Segment Start: Data

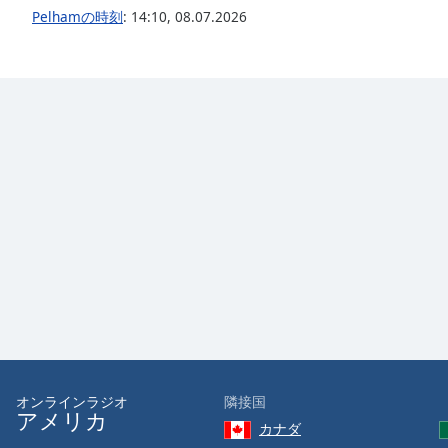
Audio
Pelhamの時刻
:
14:10
,
08.07.2026
Track
Picture-
in-
Picture
Fullscreen
This
is
a
modal
window.
Beginning
of
dialog
window.
Escape
will
オンラインラジオ
隣接国
cancel
アメリカ
and
カナダ
close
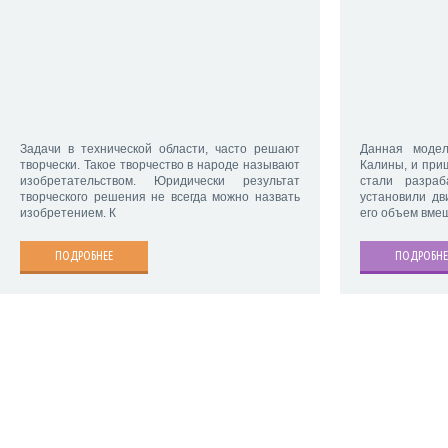
Задачи в технической области, часто решают
Данная моде
творчески. Такое творчество в народе называют
Калины, и при
изобретательством. Юридически результат
стали разра
творческого решения не всегда можно назвать
установили дв
изобретением. К
его объем вмещ
ПОДРОБНЕЕ
ПОДРОБНЕ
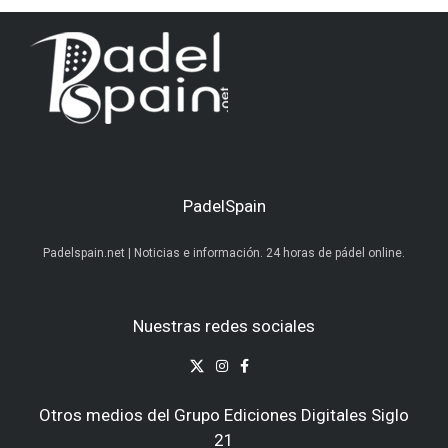
PadelSpain
Padelspain.net | Noticias e información. 24 horas de pádel online.
Nuestras redes sociales
Otros medios del Grupo Ediciones Digitales Siglo
21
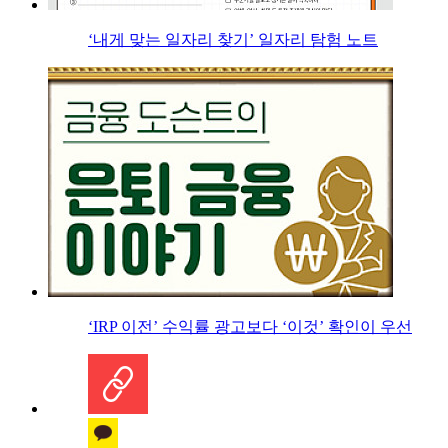
‘내게 맞는 일자리 찾기’ 일자리 탐험 노트
‘IRP 이전’ 수익률 광고보다 ‘이것’ 확인이 우선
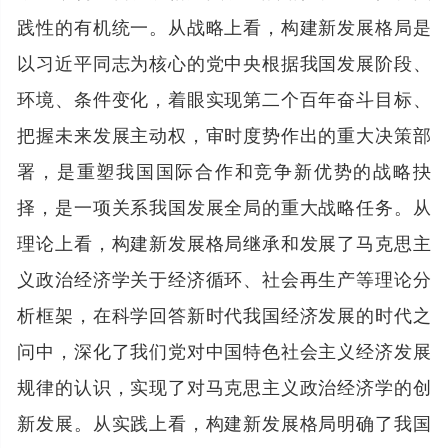
践性的有机统一。从战略上看，构建新发展格局是
以习近平同志为核心的党中央根据我国发展阶段、
环境、条件变化，着眼实现第二个百年奋斗目标、
把握未来发展主动权，审时度势作出的重大决策部
署，是重塑我国国际合作和竞争新优势的战略抉
择，是一项关系我国发展全局的重大战略任务。从
理论上看，构建新发展格局继承和发展了马克思主
义政治经济学关于经济循环、社会再生产等理论分
析框架，在科学回答新时代我国经济发展的时代之
问中，深化了我们党对中国特色社会主义经济发展
规律的认识，实现了对马克思主义政治经济学的创
新发展。从实践上看，构建新发展格局明确了我国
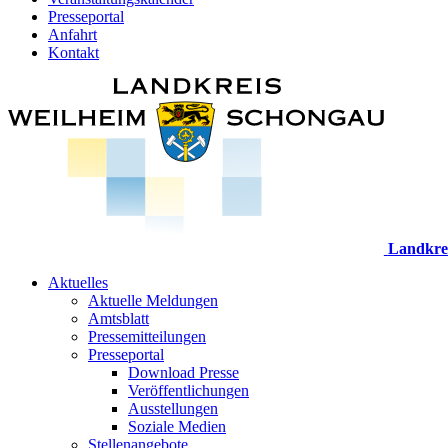
Presseportal
Anfahrt
Kontakt
Landkre
Aktuelles
Aktuelle Meldungen
Amtsblatt
Pressemitteilungen
Presseportal
Download Presse
Veröffentlichungen
Ausstellungen
Soziale Medien
Stellenangebote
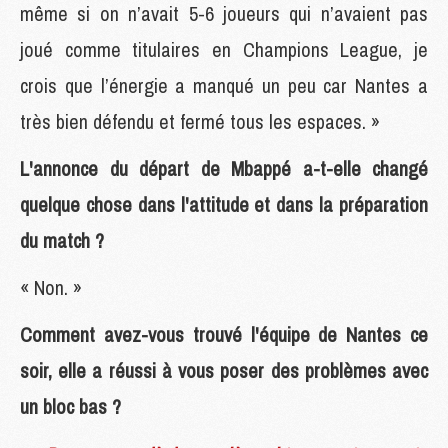
même si on n’avait 5-6 joueurs qui n’avaient pas
joué comme titulaires en Champions League, je
crois que l’énergie a manqué un peu car Nantes a
très bien défendu et fermé tous les espaces. »
L'annonce du départ de Mbappé a-t-elle changé
quelque chose dans l'attitude et dans la préparation
du match ?
« Non. »
Comment avez-vous trouvé l'équipe de Nantes ce
soir, elle a réussi à vous poser des problèmes avec
un bloc bas ?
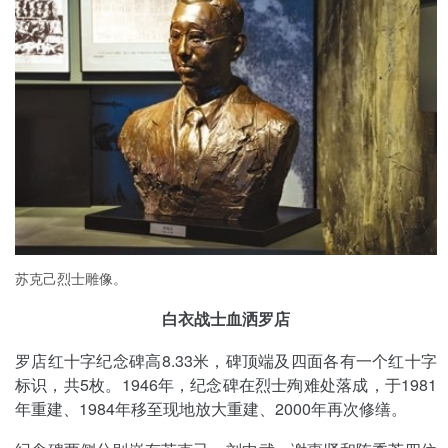
苏克己烈士雕像。
白衣战士血洒罗店
罗店红十字纪念碑高8.33米，碑顶端及四面各有一个红十字
标识，共5枚。1946年，纪念碑在烈士殉难处落成，于1981
年重建、1984年移至现地放大重建、2000年再次修缮。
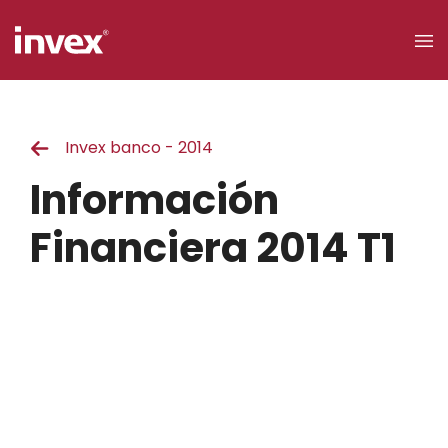
×
Invex banco - 2014
Acceso a
clientes
Información
Buscar
Financiera 2014 T1
Personas
Empresas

Segment End: Data

What you should do |
Each line above that includes "Nantes" should be shown.

Exercise output |
crois que l’énergie a manqué un peu car Nantes a
Comment avez-vous trouvé l'équipe de Nantes ce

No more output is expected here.